EXERCISE DETAILS:
Your answer should be the full data, transcribed exactly, with no pictures in it.

RECORDS TO PROCESS:
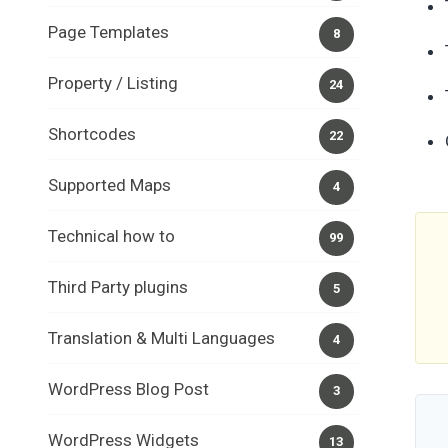
Page Templates
8
Property / Listing
24
Shortcodes
22
Supported Maps
4
Technical how to
99
Third Party plugins
5
Translation & Multi Languages
4
WordPress Blog Post
3
WordPress Widgets
13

TASK RESULT:
Page Templates
8
Property / Listing
24
Shortcodes
22
Supported Maps
4
Technical how to
99
Third Party plugins
5
Translation & Multi Languages
4
WordPress Blog Post
3
WordPress Widgets
13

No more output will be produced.